The complaint about Jesus’ table companions is voiced on a
regular basis. It is an attempt to
discredit Him as He went about discrediting those connected to the Temple, and
it is a relatively prominent feature of the Gospel portraits of Jesus.
Considering the importance of the meal table in that day and time, this fact
should go a long, long way towards informing us about a major thrust of Jesus’
ministry, along with informing us as to a major focal point of the early church
and the oral traditions about Jesus, given their weight by His crucifixion and
Resurrection, that would eventually be codified as Gospels.
We can find some of this criticism taking place in the
seventh chapter of Luke. We read that “the Pharisees and the experts in
religious law rejected God’s purpose for themselves” (7:30a). Immediately
thereafter, Jesus launches into a monologue that will conclude with Jesus
reciting a regular accusation against Him (which also points out the
inseparable connection of His ministry and that of John the Baptist), saying
“For John the Baptist has come eating no bread and drinking no wine,” and thus
making no overt references, by his actions, to the messianic feast (which
should ideally accompany a pronouncement that the kingdom of God is at
hand), “and you say, ‘He has a demon!’ The Son of Man has come eating and
drinking,” messianic-ly proclaiming the kingdom along with engaging in regular
feasting, “and you say, ‘Look at Him, a glutton and a drunk, a friend of tax
collectors and sinners!’” (7:33-34) We
hear this in the context of the perceived threat to power, prestige, and
position that came with the sense that Jesus was presenting Himself as an adequate
stand-in for the Temple.
Considering this and looking to the fifteenth chapter of
Luke, we consider the regular complaint against Jesus, bearing in mind that the
hearers of Luke’s compilation of the life of Jesus have now heard this
complaint on several occasions. As they would expect, Jesus once again
ignores the complaint, which is a veiled accusation that He cannot possibly be
the messiah, and launches into a series of parables (the parable of the lost
sheep, the parable of the lost coin, and the parable of the compassionate
father---sometimes referred to as the parable of the prodigal son, though this
gets the focus of the parable wrong). In doing this (ignoring the complaint
and the accusation), Jesus maintains and builds upon the now well-aserted role
of rabbinic superiority over His challengers, which has been demonstrated, by
Luke’s telling (reflecting the stories about Jesus that would have been
circulating in a self-correcting oral tradition), through their repeated
inability to respond to Him.
In this honor and shame culture, Jesus has been repeatedly
shaming His challengers, and this would have been well understood by one and
all.
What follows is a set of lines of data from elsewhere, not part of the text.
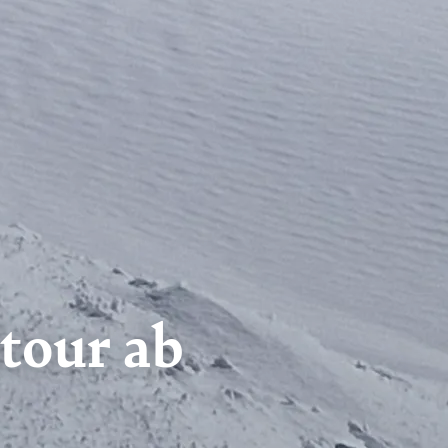
tour ab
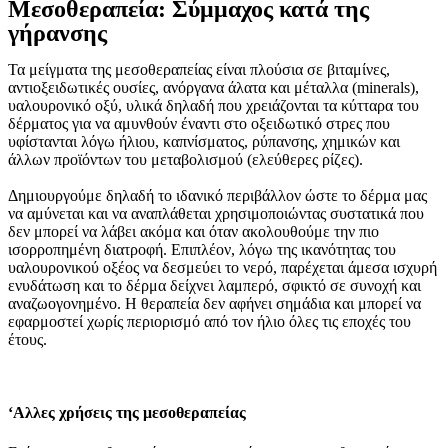
Μεσοθεραπεία: Σύμμαχος κατά της
γήρανσης
Τα μείγματα της μεσοθεραπείας είναι πλούσια σε βιταμίνες,
αντιοξειδωτικές ουσίες, ανόργανα άλατα και μέταλλα (minerals),
υαλουρονικό οξύ, υλικά δηλαδή που χρειάζονται τα κύτταρα του
δέρματος για να αμυνθούν έναντι στο οξειδωτικό στρες που
υφίστανται λόγω ήλιου, καπνίσματος, ρύπανσης, χημικών και
άλλων προϊόντων του μεταβολισμού (ελεύθερες ρίζες).
Δημιουργούμε δηλαδή το ιδανικό περιβάλλον ώστε το δέρμα μας
να αμύνεται και να αναπλάθεται χρησιμοποιώντας συστατικά που
δεν μπορεί να λάβει ακόμα και όταν ακολουθούμε την πιο
ισορροπημένη διατροφή. Επιπλέον, λόγω της ικανότητας του
υαλουρονικού οξέος να δεσμεύει το νερό, παρέχεται άμεσα ισχυρή
ενυδάτωση και το δέρμα δείχνει λαμπερό, σφικτό σε συνοχή και
αναζωογονημένο. Η θεραπεία δεν αφήνει σημάδια και μπορεί να
εφαρμοστεί χωρίς περιορισμό από τον ήλιο όλες τις εποχές του
έτους.
‘Αλλες χρήσεις της μεσοθεραπείας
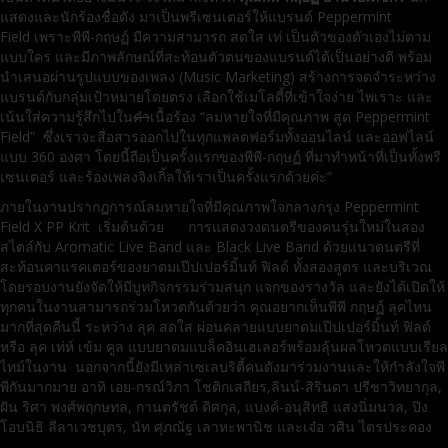
แสดงและนักร้องชื่อดัง มาเป็นพรีเซนเตอร์ให้แบรนด์ Peppermint
Field เพราะพีพี-กฤษฏ์ มีความสามารถ สดใส เท่ เป็นตัวของตัวเองไม่ตาม
แบบใคร และมีภาพลักษณ์ที่สะท้อนตัวตนของแบรนด์ได้เป็นอย่างดี พร้อม
นำเสนอผ่านรูปแบบของเพลง (Music Marketing) สร้างการจดจำระหว่าง
แบรนด์กับกลุ่มเป้าหมายโดยตรง เลือกใช้เมโลดี้ที่เข้าใจง่าย ไพเราะ และ
เน้นใส่ความรู้สึกไปใน
คำ
เนื้อร้อง “ลมหายใจที่มีคุณภาพ สูด Peppermint
Field” ซึ่งเราจะสื่อสารออกไปในทุกแพลตฟอร์มทั้งออนไลน์ และออฟไลน์
แบบ 360 องศา โดยนี้ถือเป็นครั้งแรกของพีพี-กฤษฏ์ ที่มาทำหน้าที่เป็นทั้งพรี
เซนเตอร์ และร้องเพลงจิงเกิ้ลให้เราเป็นครั้งแรกด้วยค่ะ”
ภายในงานปรากฏการณ์ลมหายใจที่มีคุณภาพใจกลางกรุง Peppermint
Field X PP Krit เริ่มต้นด้วย การแสดงวงดนตรีของคนรุ่นใหม่ในสอง
สไตล์กับ Aromatic Live Band และ Black Live Band ด้วยแนวดนตรีที่
สะท้อนคาแรคเตอร์ของยาดมเป๊ปเปอร์มิ้นท์ ฟิลด์ ทั้งสองสูตร และบริเวณ
โดยรอบงานยังจัดให้มีบูทกิจกรรมร่วมสนุก แจกของรางวัล และยังได้เปิดให้
ทุกคนในงานสามารถร่วมโหวตกันด้วยว่า คุณอยากเห็นพีพี กฤษฏ์ ลุคไหน
มากที่สุดคืนนี้ ระหว่าง ลุค สดใส ผ่อนคลายแบบยาดมเป๊ปเปอร์มิ้นท์ ฟิลด์
หรือ ลุค เท่ห์ เข้ม คูล แบบยาดมแบล็คอินเฮเลอร์พร้อมลุ้นผลโหวตแบบเรียล
ไทม์ในงาน นอกจากนี้ยังมีเหล่าเซเลบริตี้คนดังมาร่วมงานและให้กำลังใจพี
พีกันมากมาย อาทิ เอย-กรณ์วิภา โชติกเสถียร,ลินน์-สิรินดา ปรีชาวิทยากุล,
ฝัน ริศา พงศ์พฤกษทล, กานตรัชต์ ดิศกุล, แบงค์-อนุสิทธิ แสงนิ่มนวล, ปิง
โอบนิธิ ลีลาเวชบุตร, นัท ศุภณัฐ เลาหะพานิช และเจ๋อ วศิน ไตรประคอง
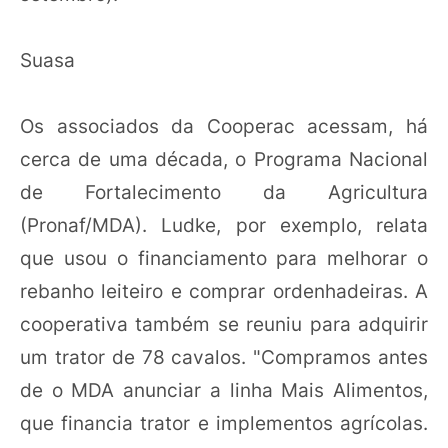
Suasa
Os associados da Cooperac acessam, há
cerca de uma década, o Programa Nacional
de Fortalecimento da Agricultura
(Pronaf/MDA). Ludke, por exemplo, relata
que usou o financiamento para melhorar o
rebanho leiteiro e comprar ordenhadeiras. A
cooperativa também se reuniu para adquirir
um trator de 78 cavalos. "Compramos antes
de o MDA anunciar a linha Mais Alimentos,
que financia trator e implementos agrícolas.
With this in mind, we, along with Luke’s hearers and readers
(primarily hearers in the first century), can fully understand the hostility
that is rising against Jesus. Not only is He de-valuing the institution
that they support and from which they receive their support, which was the
Temple, but He is also bringing them into disrepute, diminishing them in the
eyes of the populace and severing them from any semblance of power and
God-ordained authority (which stemmed from the Temple). As a brief aside,
it must be said that through shaming His opponents, Jesus has been gaining
honor for Himself, but He will ultimately divest Himself of all of that honor
by going to the most shameful place, which would be the cross. Thereby,
He lives out His insistence (heard in the fourteenth chapter) that one should
take the lowest place, so as to receive true exaltation.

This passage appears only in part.